- _Aim of the exercise_: In the records below, find the line with "Custom Order"; retype that line and all the following lines through the end, exactly, and add nothing.

=== Information shown ===

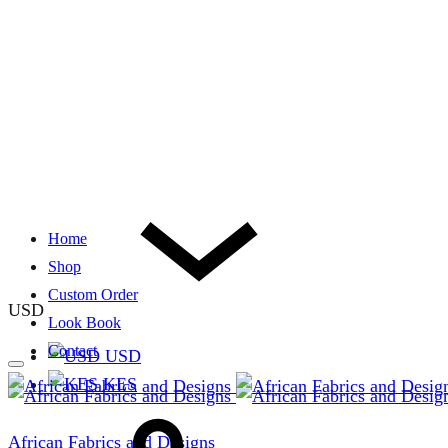
Home
Shop
Custom Order
USD
Look Book
Contact
USD
KES
African Fabrics and Designs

===

- _Response to this task_:
Custom Order
USD
Look Book
Contact
USD
KES
African Fabrics and Designs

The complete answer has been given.